• _Work required_
Say how many lines in the entries hold the string "Истоки", giving the number by itself.
──────── Available records
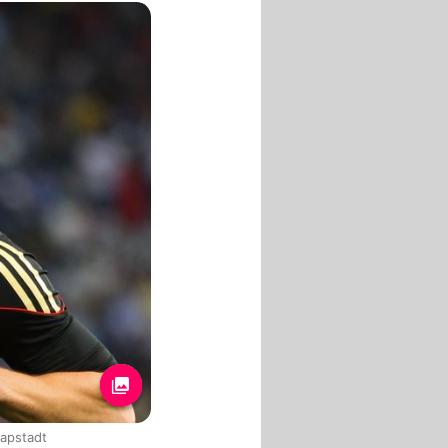
Kapstadt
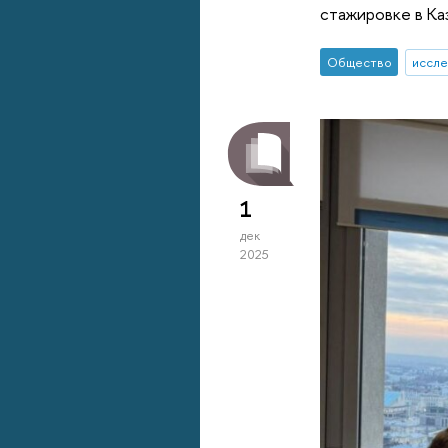
стажировке в Ка
Общество
иссле
1
дек
2025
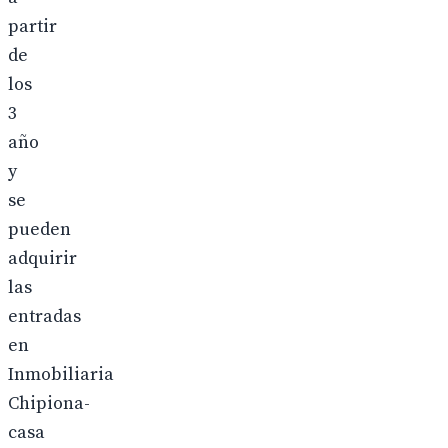
partir
de
los
3
año
y
se
pueden
adquirir
las
entradas
en
Inmobiliaria
Chipiona-
casa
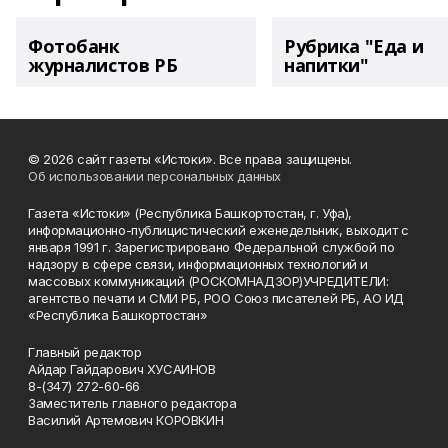
Фотобанк
Рубрика "Еда и
журналистов РБ
напитки"
© 2026 сайт газеты «Истоки». Все права защищены.
Об использовании персональных данных
Газета «Истоки» (Республика Башкортостан, г. Уфа),
информационно-публицистический еженедельник, выходит с
января 1991 г. Зарегистрировано Федеральной службой по
надзору в сфере связи, информационных технологий и
массовых коммуникаций (РОСКОМНАДЗОР)УЧРЕДИТЕЛИ:
агентство печати и СМИ РБ, РОО Союз писателей РБ, АО ИД
«Республика Башкортостан»
Главный редактор
Айдар Гайдарович ХУСАИНОВ
8-(347) 272-60-66
Заместитель главного редактора
Василий Артемович КОРОВКИН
────────────────
• _Task response_
2